-- Problem to solve --
From the listing, collect all lines containing the word "Mozarts".

-- Provided records --
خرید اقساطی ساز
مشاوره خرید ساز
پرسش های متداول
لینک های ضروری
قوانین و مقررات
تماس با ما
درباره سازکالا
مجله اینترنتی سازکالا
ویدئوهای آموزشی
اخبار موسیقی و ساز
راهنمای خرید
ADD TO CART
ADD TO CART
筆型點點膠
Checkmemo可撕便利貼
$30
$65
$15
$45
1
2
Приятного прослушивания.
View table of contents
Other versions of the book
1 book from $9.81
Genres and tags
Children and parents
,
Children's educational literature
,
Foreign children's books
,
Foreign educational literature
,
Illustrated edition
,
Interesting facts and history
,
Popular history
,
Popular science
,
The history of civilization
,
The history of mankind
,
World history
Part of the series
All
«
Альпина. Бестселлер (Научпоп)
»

...

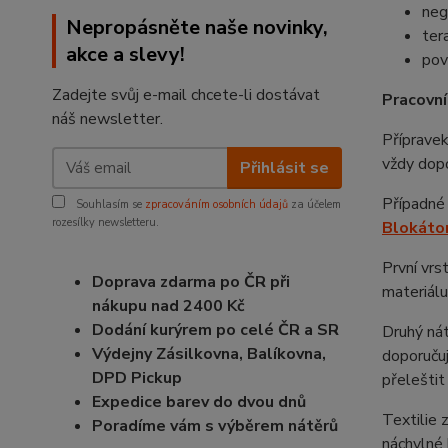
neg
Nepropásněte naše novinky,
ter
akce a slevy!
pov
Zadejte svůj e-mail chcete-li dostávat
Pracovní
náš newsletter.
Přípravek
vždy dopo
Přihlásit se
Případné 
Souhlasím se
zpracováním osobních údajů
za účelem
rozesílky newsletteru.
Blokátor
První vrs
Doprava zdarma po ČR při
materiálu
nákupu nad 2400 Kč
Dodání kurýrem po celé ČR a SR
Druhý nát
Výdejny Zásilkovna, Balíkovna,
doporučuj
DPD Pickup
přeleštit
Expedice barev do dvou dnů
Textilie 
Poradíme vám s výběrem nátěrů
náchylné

==

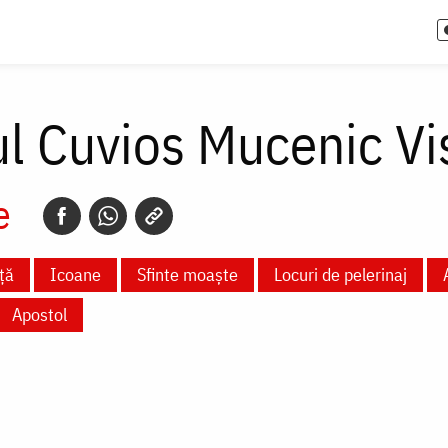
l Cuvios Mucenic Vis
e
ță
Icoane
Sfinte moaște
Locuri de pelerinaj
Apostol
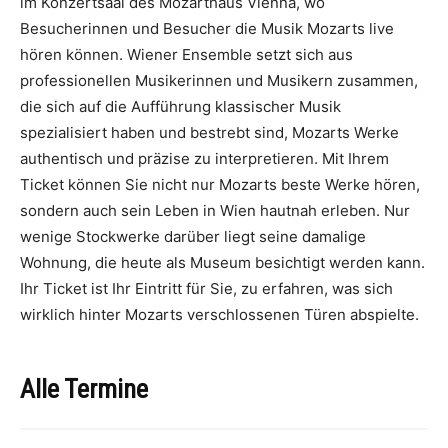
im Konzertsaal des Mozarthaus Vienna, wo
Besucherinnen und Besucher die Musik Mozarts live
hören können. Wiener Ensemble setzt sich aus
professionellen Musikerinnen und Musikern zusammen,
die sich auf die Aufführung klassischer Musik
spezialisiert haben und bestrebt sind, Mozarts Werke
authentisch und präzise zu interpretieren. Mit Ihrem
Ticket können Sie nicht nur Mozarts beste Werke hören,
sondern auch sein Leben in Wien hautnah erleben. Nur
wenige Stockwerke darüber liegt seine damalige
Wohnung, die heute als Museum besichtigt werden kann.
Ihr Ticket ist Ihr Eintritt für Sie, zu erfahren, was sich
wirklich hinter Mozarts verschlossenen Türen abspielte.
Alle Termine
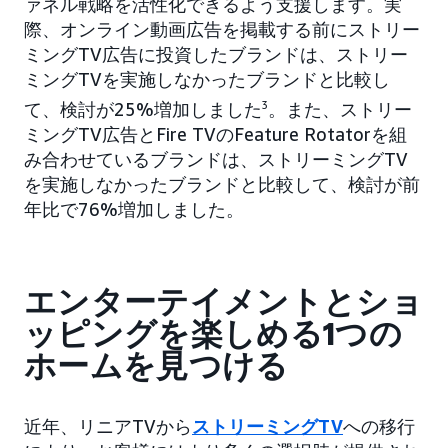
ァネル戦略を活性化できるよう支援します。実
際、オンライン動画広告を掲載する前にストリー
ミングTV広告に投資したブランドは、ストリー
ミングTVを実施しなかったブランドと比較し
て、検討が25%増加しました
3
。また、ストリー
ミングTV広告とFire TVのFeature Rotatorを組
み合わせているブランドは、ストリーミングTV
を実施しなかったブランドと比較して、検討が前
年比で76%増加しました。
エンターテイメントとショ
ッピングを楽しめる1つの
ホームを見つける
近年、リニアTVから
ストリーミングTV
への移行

-- Output of the exercise --
Besucherinnen und Besucher die Musik Mozarts live
spezialisiert haben und bestrebt sind, Mozarts Werke
Ticket können Sie nicht nur Mozarts beste Werke hören,
wirklich hinter Mozarts verschlossenen Türen abspielte.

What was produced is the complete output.